Lisa Ann Walter on Finally Striking Gold With ‘Abbott Elementary’ — And Why It Was Worth the Wait

Lisa Ann Walter on Finally Striking Gold With ‘Abbott Elementary’ — And Why It Was Worth the Wait
“Abbott Elementary” star Lisa Ann Walter has been ready for this moment. And actually, as someone who has been covering the TV business for a few decades, I’ve been waiting for Lisa Ann Walter to have this moment as well.

When I arrived in Los Angeles and first started covering television, it was summer 1996. I was a young 22-year-old kid suddenly thrust into reporting at events like the Television Critics Association press tour, where nearly everyone else around me was a crusty newspaper journo twice my age. (And lying to network execs by telling them I was 25 — apparently, I thought that made me sound seasoned?)

That first TCA was a boot camp in learning how new TV shows are launched, and I still vividly remember that freshman crop of fall 1996 series. In those hopeful months before September premieres, anyone has the chance to break out and go the distance. One of those sitcoms was ABC’s “Life’s Work,” starring a promising, brash, hysterical comic named, you guessed it, Lisa Ann Walter. She had already starred in a short-lived comedy for Fox, a midseason entry that didn’t get much attention. But this was the one that was going to be a hit, inspired heavily by her own routine as the working mother aiming to “have it all.”

ABC promoted the hell out of “Life’s Work,” comparing Walter to its established roster of superstar comedians fronting their own half-hours, including Roseanne Barr, Ellen DeGeneres, Brett Butler and Tim Allen. Walter would soon become the next big sitcom star. And then… the show only lasted a season.

But Walter tells me she was not deterred. “I just kept moving forward,” she says. The formula is hard, after all: “The right project, the right writer, if the people in charge at the studios listen to you — which in those days, it turns out they did not often listen to women,” she says.

Walter landed memorable roles in the films “The Parent Trap” and “Shall We Dance,” along with a steady gig of TV guest slots.
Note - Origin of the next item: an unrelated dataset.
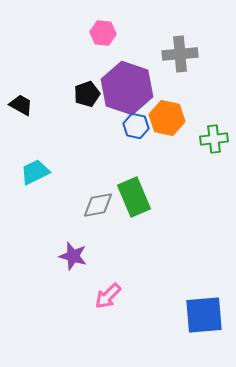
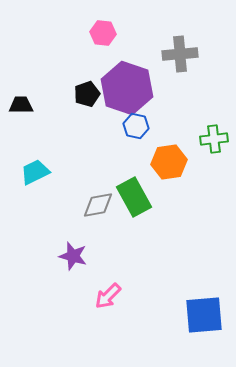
black trapezoid: rotated 30 degrees counterclockwise
orange hexagon: moved 2 px right, 44 px down; rotated 20 degrees counterclockwise
green rectangle: rotated 6 degrees counterclockwise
And when it became harder to make ends meet with guest roles, she co-created a reality format, “Dance Your Ass Off.”

“There were absolutely times where I was on Zillow looking up houses in Stone Mountain, Georgia, and thinking, ‘Oh, I can move there and I can still work occasionally,’” she says. Instead, at the suggestion of her hairstylist, Walter dyed her hair red.

“I wanted to play a boss or someone smart,” she adds. And along came Melissa Schemmenti, the strong-willed Philadelphia public school teacher on “Abbott Elementary” that felt immediately tailor-made for Walter.

“This part came along in Abbott, and I go, there’s no one in this town that can do this like me,” she says. “This is mine. It’s believing it and then going for it. And having somebody on the other side that also believes it.” That was star/creator Quinta Brunson and the whole team over there, she says.

But according to Walter, there was one more difference to the “Abbott” alchemy: The fact that both she and Sheryl Lee Ralph are experiencing this new renaissance at the same time, on the same show.

“Quite often, there’s one part in a whole season on a network that maybe I’m right for,” she says. “But here, we get to play what people see in the wild: Women of the same age, the over-50 ladies who have been friends forever. That’s so gratifying. That they didn’t say, ‘We already have one. Can’t the other one be, like, 38? They can be best friends. But one should be younger and hotter.'”

Now Walter is now a star on the massively popular show on ABC — as had been promised way back in 1996. “It’s glorious,” she says. “The fact that fans love it, the industry loves it, teachers feel seen. It couldn’t be a more exciting thing to be a part of at this point in my life.”

Or you could simply call it the perfect culmination of her — wait for it — “Life’s Work.”